The starting point is the global equity universe, which is first filtered for investability, removing companies with insufficient scale or liquidity. This is followed by a proprietary dividend screen which applies six criteria, including dividend yield relative to the market, dividend sustainability (cover and balance sheet strength), expected dividend progression, and return on invested capital. This reduces the opportunity set to roughly 400 stocks (around 10% of the global universe) which forms the core research universe for the team.
The team spends the bulk of its time getting to know this filtered universe in detail, supplemented by ideas from the wider Aegon equities team and by direct company engagement. New ideas are typically driven by change, whether in macro conditions, company strategy, earnings outlooks or dividend policy, which the team believes is often mispriced by the market in the short term.
The second stage of analysis combines three perspectives: business quality, valuation, and earnings momentum. Business quality assesses the durability of returns and dividend capacity; valuation is considered as a range-based assessment of fair value rather than a single price target; and momentum indicators, including earnings revisions, help to validate or challenge the fundamental view and improve timing.
The final stage is portfolio construction. The portfolio typically holds 40–50 stocks and is built through debate within the core team. Position sizing balances three considerations: fundamental conviction, contribution to portfolio yield and impact on overall risk.
A key feature of the process is the use of yield “buckets”, which helps balance the portfolio across different types of dividend exposure: a core allocation sits in a 2–4% yield range, complemented by lower-yielding structural growth companies and higher-yielding defensive holdings.
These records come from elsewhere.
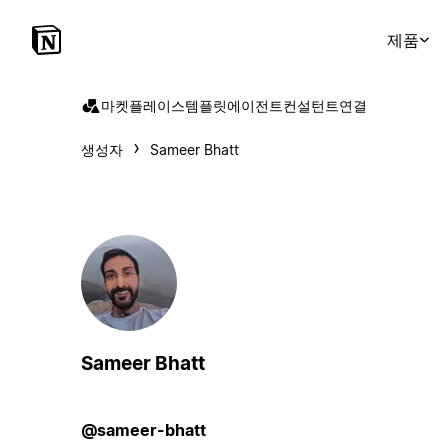
제품
마켓플레이스
템플릿
에이전트
컨설턴트
연결
생성자
Sameer Bhatt
Sameer Bhatt
@sameer-bhatt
The resulting portfolio is deliberately concentrated enough for conviction, but diversified enough to ensure balance across styles and cycles, with an average holding period of around three years.
Risk
Risk is managed as an integral part of the process. A dedicated portfolio risk team provides independent oversight using the BlackRock Aladdin system, with regular monitoring of portfolio characteristics including tracking error, Value at Risk (VaR) and stress testing scenarios.
The portfolio is constructed with an emphasis on large-cap, highly liquid companies, which helps keep liquidity risk low. Cash is typically below 3%, with the portfolio remaining close to fully invested.
Stock-specific risk is kept deliberately high, reflecting the team’s focus on fundamental research and security selection. Diversification is maintained through controls on exposures, with sector and regional deviations generally kept within approximately +/-10% relative to the MSCI All Country World Index. This helps ensure that performance is driven primarily by stock selection rather than unintended macroeconomic or geographic bets.
ESG
ESG considerations are fully integrated into bottom-up stock selection through a formal three-stage framework. For each company, analysts assess performance on material ESG factors, the significance of these factors to the overall investment case and the direction of travel over time. The fund achieved SFDR Article 8 status in 2022 and explicitly targets a portfolio weighting at least 20% higher than the MSCI All Country World index in stocks rated AAA and AA for ESG by MSCI. Active ownership is a central part of the approach, with engagement led by Aegon's Responsible Investment team and tracked against predefined milestones.